Series: Shatter Me #2
Published by Harper on February 5th, 2013
Genres: Dystopian, Science Fiction, Supernatural, Young Adult
Juliette has escaped to Omega Point. It is a place for people like her—people with gifts—and it is also the headquarters of the rebel resistance.
She’s finally free from The Reestablishment, free from their plan to use her as a weapon, and free to love Adam. But Juliette will never be free from her lethal touch.
Or from Warner, who wants Juliette more than she ever thought possible.
In this exhilarating sequel to Shatter Me, Juliette has to make life-changing decisions between what she wants and what she thinks is right. Decisions that might involve choosing between her heart—and Adam’s life.
I first read Shatter Me about a year ago. One of the first books I read after I got back into reading. I loved it so, so much. But it was before my reviewing time, so I never posted about my love for it. This review thus also works as my endorsement for that book. I digress, Unravel Me doesn’t disappoint. I was hesitant about it at first, but there’s no middle book syndrome, and it’s just as engaging as the first one.
I’m a huge dystopia fan. However, one of the biggest reasons why I usually love dystopias doesn’t apply here. That would be awesome worldbuilding. That’s not the appeal of this series. I love this series so much because of its unique prose and characterizations.

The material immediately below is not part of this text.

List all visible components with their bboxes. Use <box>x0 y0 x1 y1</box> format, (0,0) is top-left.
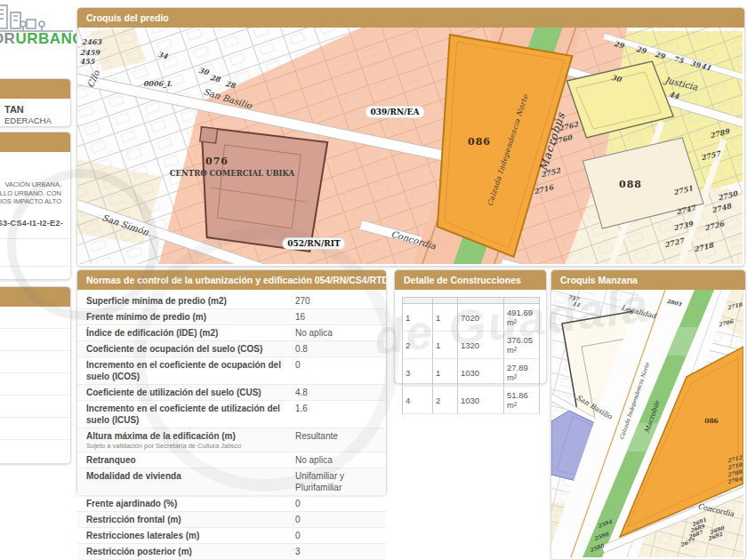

I would call Unravel Me the character growth installment of the series. It’s amazing. I mean, I’m all for the strong female characters usually but Juliette is not that. But in Shatter Me we came across such a unique character – I got sucked in and literally experience the book through her eyes and thoughts, more so than any other novel I’ve ever read. For some reason, the vulnerability of a character trying to convince herself she isn’t crazy hit close to home.
In Unravel Me, the first third of the book is slow. Juliette still has her fair share of angst. But then, she starts to grow. The catalyst for change? Not one of her love interests, oh no. Kenji, the hilarious secondary character, hands her a huge reality check. You have no idea how much that pleased me. After that, you see her grow. Not just through her actions – but through her thoughts!
This series gets a lot of critique for its writing style: super verbose, exaggerated metaphor use, run-on sentences, strike throughs, etc. I loved that unique quality. I instantly just knew what Tahereh was trying to defy conventions and just write like a crazy person to portray a crazy person. It’s not specifically her style – it’s more the characterization. But in this installment of character growth, you see that Juliette changes through the writing style. Throughout the novel the prose becomes less verbose, less metaphors are used, less run-on sentences are used, less strike throughs — because Juliette is exposed to society, getting to know people, and thus finding a sense of sanity she didn’t have before. Seriously, all the props, Tahereh! It was so skillful and beautifully done.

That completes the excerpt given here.